A Stop at Ephesus in Turkey

The 7-Day Aegean Islands Cruise on the Celestyal Crystal gives passengers the option of a daylong exploration of Patmos, an island in Greece with early Christian relics, or a half-day in Kudasasi, Turkey with the opportunity to see the archeological wonders at Ephesus.

The ancient world made Ephesus a center of travel and commerce. For a little over an hour, the UNESCO World Heritage site became the center of my world.

The Greeks originally built Ephesus in the 10th century BC as commercial seaport, taking advantage of its strategic location. Over time, as river and port silted up, the waterways shifted. The Ionian coast now rests several miles away. Having lost its access to the sea, Ephesus nevertheless continued to prosper under the Roman Empire (1st and 2nd centuries AD).

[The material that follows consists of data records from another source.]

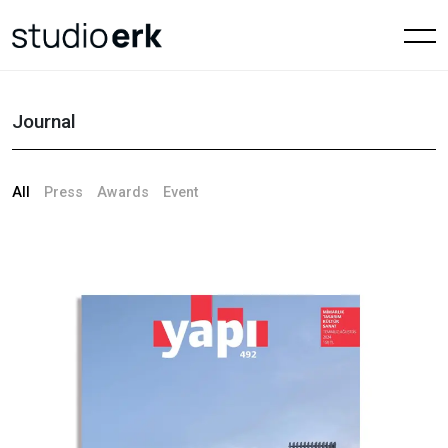
Journal
All
Press
Awards
Event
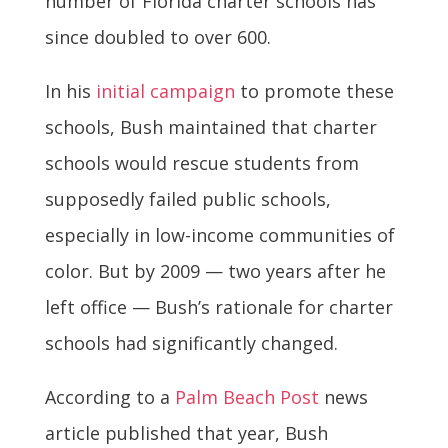
number of Florida charter schools has
since doubled to over 600.
In his
initial campaign
to promote these
schools, Bush maintained that charter
schools would rescue students from
supposedly failed public schools,
especially in low-income communities of
color. But by 2009 — two years after he
left office — Bush’s rationale for charter
schools had significantly changed.
According to a
Palm Beach Post
news
article published that year, Bush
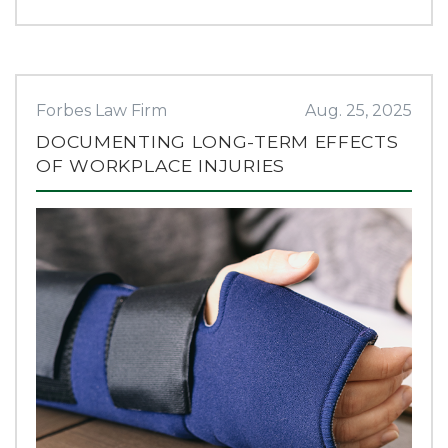
Forbes Law Firm
Aug. 25, 2025
DOCUMENTING LONG-TERM EFFECTS
OF WORKPLACE INJURIES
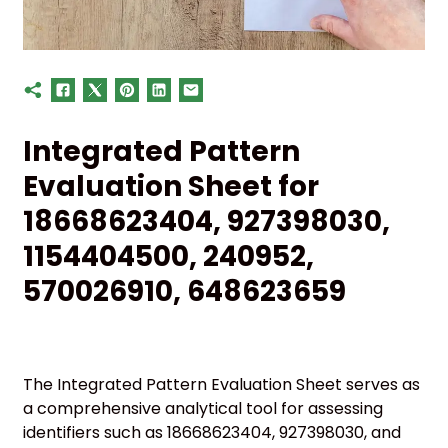
Integrated Pattern
Evaluation Sheet for
18668623404, 927398030,
1154404500, 240952,
570026910, 648623659
The Integrated Pattern Evaluation Sheet serves as
a comprehensive analytical tool for assessing
identifiers such as 18668623404, 927398030, and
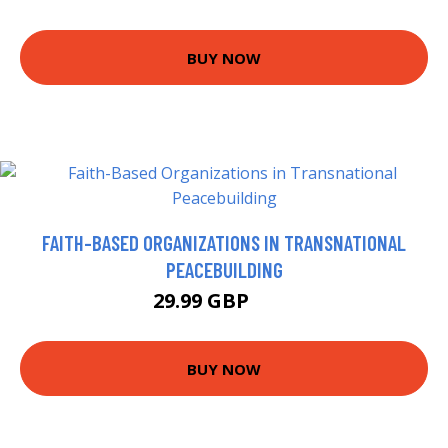
BUY NOW
FAITH-BASED ORGANIZATIONS IN TRANSNATIONAL
PEACEBUILDING
29.99 GBP
35 GBP
BUY NOW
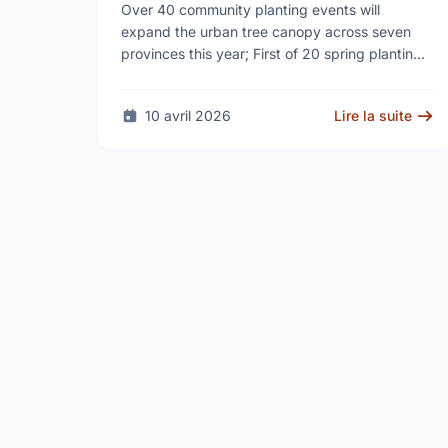
campaign to help cool Canadian
Over 40 community planting events will
cities
expand the urban tree canopy across seven
provinces this year; First of 20 spring plantings
kicks off April 19
10 avril 2026
Lire la suite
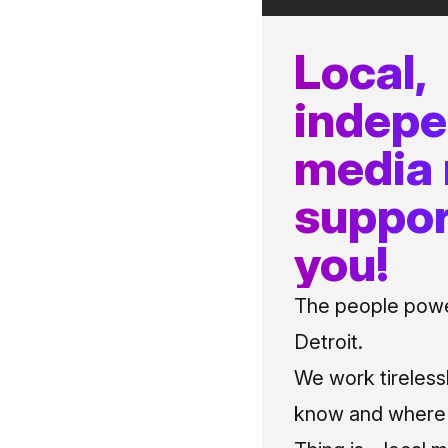
Local,
indep
media
suppor
you!
The people power
Detroit.
We work tireless
know and where t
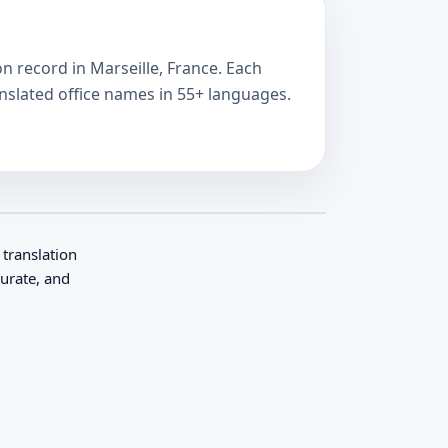
on record in Marseille, France. Each
anslated office names in 55+ languages.
 translation
curate, and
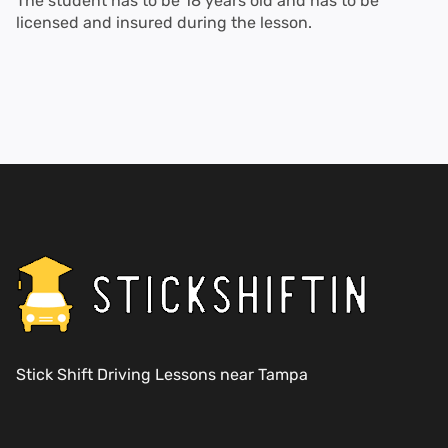
The student has to be 18 years old and has to be
licensed and insured during the lesson.
Stick Shift Driving Lessons near Tampa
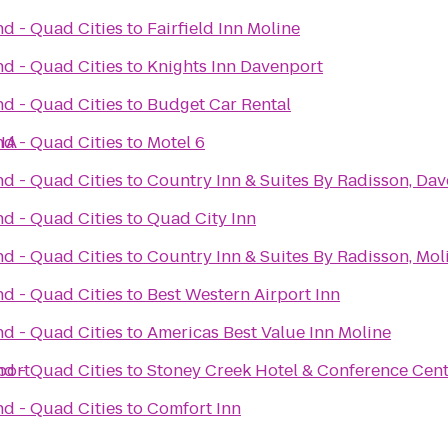
nd - Quad Cities
to
Fairfield Inn Moline
nd - Quad Cities
to
Knights Inn Davenport
nd - Quad Cities
to
Budget Car Rental
 IA
nd - Quad Cities
to
Motel 6
nd - Quad Cities
to
Country Inn & Suites By Radisson, Dav
nd - Quad Cities
to
Quad City Inn
nd - Quad Cities
to
Country Inn & Suites By Radisson, Moli
nd - Quad Cities
to
Best Western Airport Inn
nd - Quad Cities
to
Americas Best Value Inn Moline
port
nd - Quad Cities
to
Stoney Creek Hotel & Conference Cen
nd - Quad Cities
to
Comfort Inn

Ephesus became the largest city in the East after Alexandria, with a population of over 200,000.

The excursion started with a bus ride to the famous site. Tours begin at the Magnesian Gate, near the top of a slope. Guides stop at significant points of interest as they explain what you’re seeing:  the remains of hundreds of temples, columns, statues, and etched drawings. I tried to imagine the bustling white marble city with residents in togas or flowing gowns.

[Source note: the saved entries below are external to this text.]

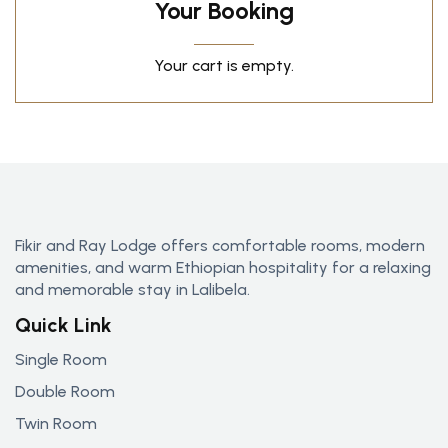
Your Booking
Your cart is empty.
Fikir and Ray Lodge offers comfortable rooms, modern
amenities, and warm Ethiopian hospitality for a relaxing
and memorable stay in Lalibela.
Quick Link
Single Room
Double Room
Twin Room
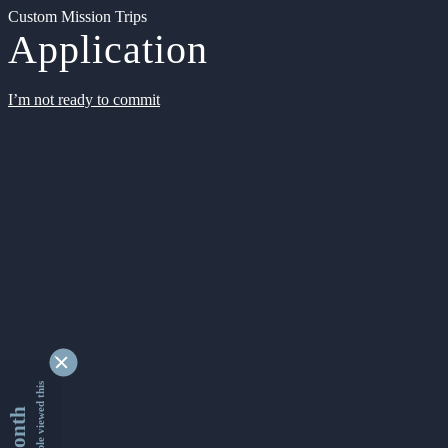
Custom Mission Trips
Application
I’m not ready to commit
9341873 people viewed this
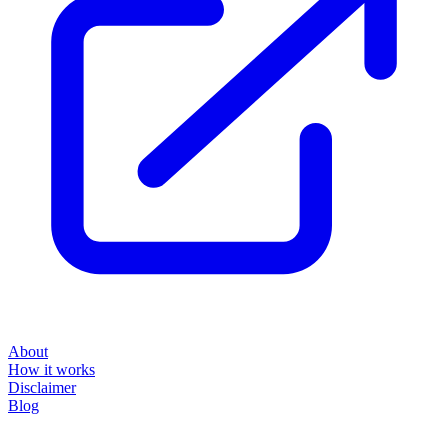
About
How it works
Disclaimer
Blog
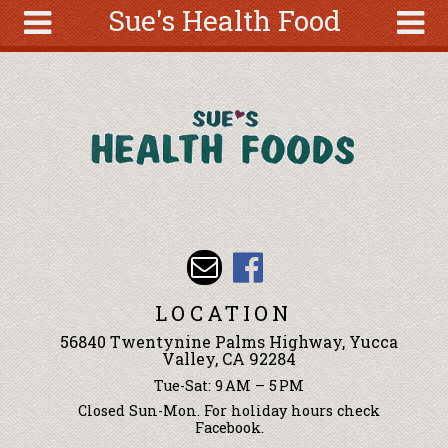
Sue's Health Food
Skip to main content
Search
Search
form
About
Articles
Recipes
Wellness
Tools
Events &
LOCATION
Classes
56840 Twentynine Palms Highway, Yucca
Ingredients
Valley, CA 92284
Tue-Sat: 9 AM – 5 PM
Closed Sun-Mon. For holiday hours check
Facebook.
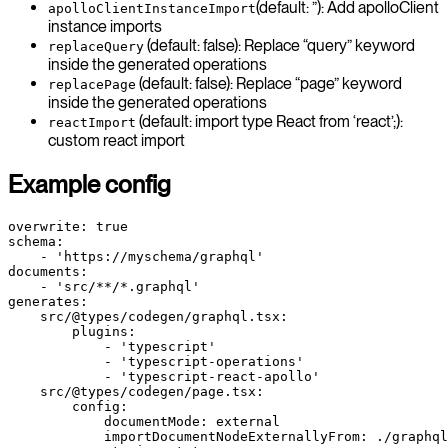
(default: ”): Add apolloClient
apolloClientInstanceImport
instance imports
(default: false): Replace “query” keyword
replaceQuery
inside the generated operations
(default: false): Replace “page” keyword
replacePage
inside the generated operations
(default: import type React from ‘react’;):
reactImport
custom react import
Example config
overwrite: true
schema:
    - 'https://myschema/graphql'
documents:
    - 'src/**/*.graphql'
generates:
    src/@types/codegen/graphql.tsx:
        plugins:
            - 'typescript'
            - 'typescript-operations'
            - 'typescript-react-apollo'
    src/@types/codegen/page.tsx:
        config:
            documentMode: external
            importDocumentNodeExternallyFrom: ./graphql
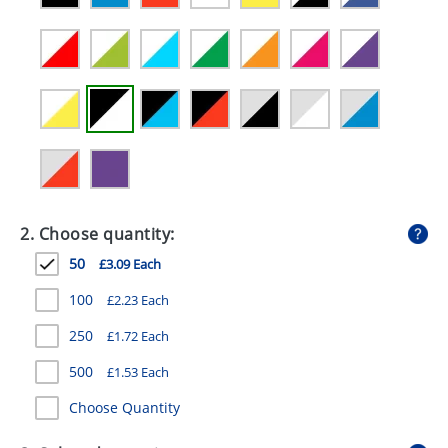
GIVEAWAYS
HEALTH
MUGS
PENS
STATIONERY
SWEETS
2. Choose quantity:
UMBRELLAS
50
£3.09 Each
100
£2.23 Each
250
£1.72 Each
500
£1.53 Each
Choose Quantity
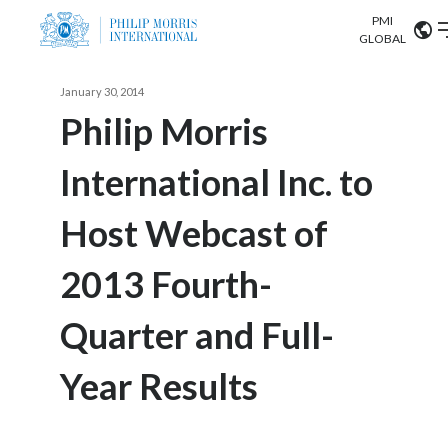
PMI
Our science
GLOBAL
Market search
January 30, 2014
Investor
Relations
Search input
Philip Morris
Algeria
International Inc. to
Sustainability
Argentina
ABOUT US
Host Webcast of
Careers
Australia
OUR BUSINESS
2013 Fourth-
Austria
OUR PROGRESS
Quarter and Full-
Belgium
VIEW ALL
OUR SCIENCE
Brazil
Year Results
INVESTOR RELATIONS
Bulgaria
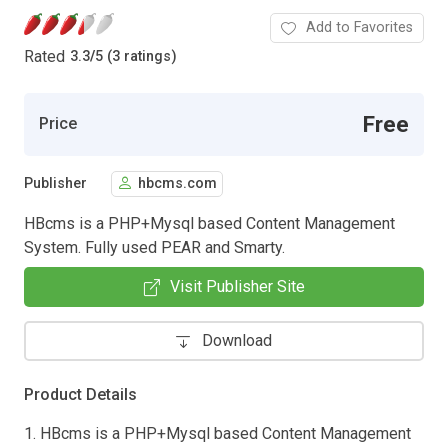
Add to Favorites
Rated
3.3
/
5 (3 ratings)
Free
Price
Publisher
hbcms.com
HBcms is a PHP+Mysql based Content Management
System. Fully used PEAR and Smarty.
Visit Publisher Site
Download
Product Details
1. HBcms is a PHP+Mysql based Content Management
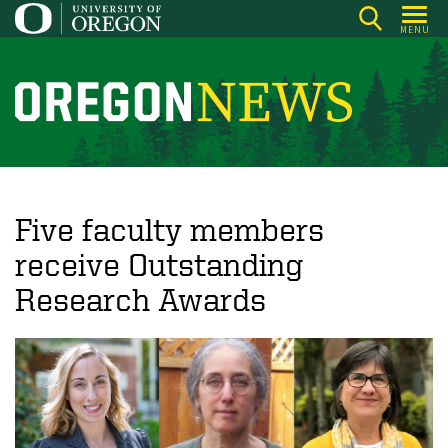
Skip
MENU
to
main
content
O
r
e
g
o
Five faculty members
n
receive Outstanding
N
Research Awards
e
w
s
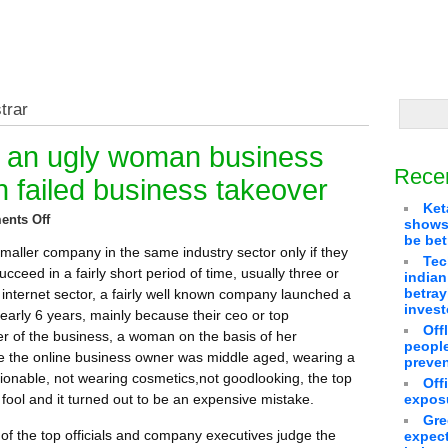
trar
g an ugly woman business
Rece
n failed business takeover
Ket
nts Off
shows 
be bet
smaller company in the same industry sector only if they
Tec
succeed in a fairly short period of time, usually three or
indian
betra
 internet sector, a fairly well known company launched a
invest
nearly 6 years, mainly because their ceo or top
Off
of the business, a woman on the basis of her
people
 the online business owner was middle aged, wearing a
preven
hionable, not wearing cosmetics,not goodlooking, the top
Off
ol and it turned out to be an expensive mistake.
exposu
Gre
t of the top officials and company executives judge the
expect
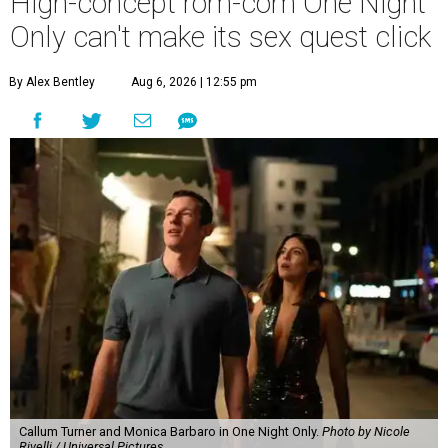
High-concept rom-com One Night
Only can't make its sex quest click
By Alex Bentley
Aug 6, 2026 | 12:55 pm
Callum Turner and Monica Barbaro in One Night Only.
Photo by Nicole
Rivelli / Universal Pictures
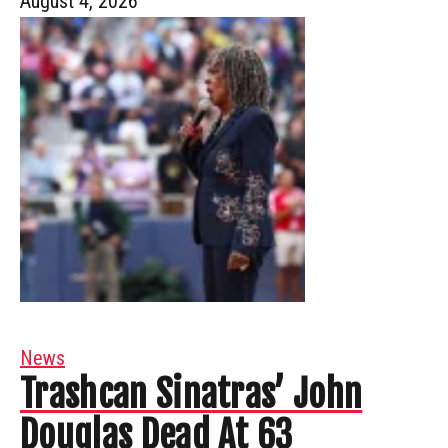
August 4, 2026
News
Trashcan Sinatras’ John
Douglas Dead At 63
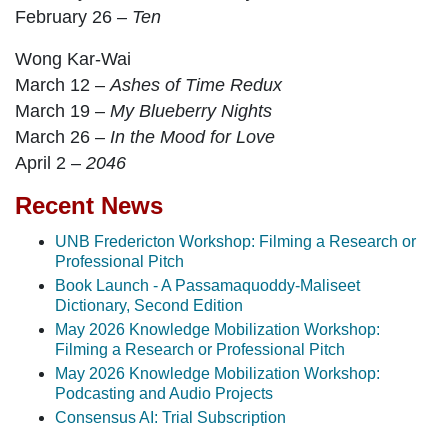
February 26 –
Ten
Wong Kar-Wai
March 12 –
Ashes of Time Redux
March 19 –
My Blueberry Nights
March 26 –
In the Mood for Love
April 2 –
2046
Recent News
UNB Fredericton Workshop: Filming a Research or
Professional Pitch
Book Launch - A Passamaquoddy-Maliseet
Dictionary, Second Edition
May 2026 Knowledge Mobilization Workshop:
Filming a Research or Professional Pitch
May 2026 Knowledge Mobilization Workshop:
Podcasting and Audio Projects
Consensus AI: Trial Subscription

We passed a theater used for council meetings, concerts or speeches. It could seat 1,400 and remains acoustically grand. Down colonnaded Curetes Street, we viewed the ruins of the Temples of Hadrian and Nike and the elaborate Nymphaeum Traiani Fountain. A near-perfect statue of Artemis found in this area, remains on display in the Ephesus Archeological Museum, which we didn’t visit.

We paused beside intricate mosaic floors from ancient homes along one side of the main path. We stopped, gawked and giggled at the men’s public toilet area. The area also housed a brothel.

Continuing down the marble Colonnade brought us to the majestic two-storied Library of Celsus, the highlight of excavated Ephesus, and originally built in 117 AD. The structure stands proudly at the base of the slope and features statuary copies of the originals. After extensive site work in the 1960-70’s, Austrian archeologists re-erected many of the finely chiseled columns. Their work lets you feel the grandeur and size of the original building. In its prime, the library housed 12,000 parchment manuscripts and scrolls. The original builders incorporated double-lined niches to protect the parchments from humidity or damage, but a fire tragically consumed all.

As you approach the immense amphitheater or Great Theater, you can almost hear the noise of a crowd. The Romans enlarged the seating, up to 25,000 people, and added blood sports that included gladiator fights. The nearly intact stadium stands as a marvel of ancient glory and memorial to all those who died there.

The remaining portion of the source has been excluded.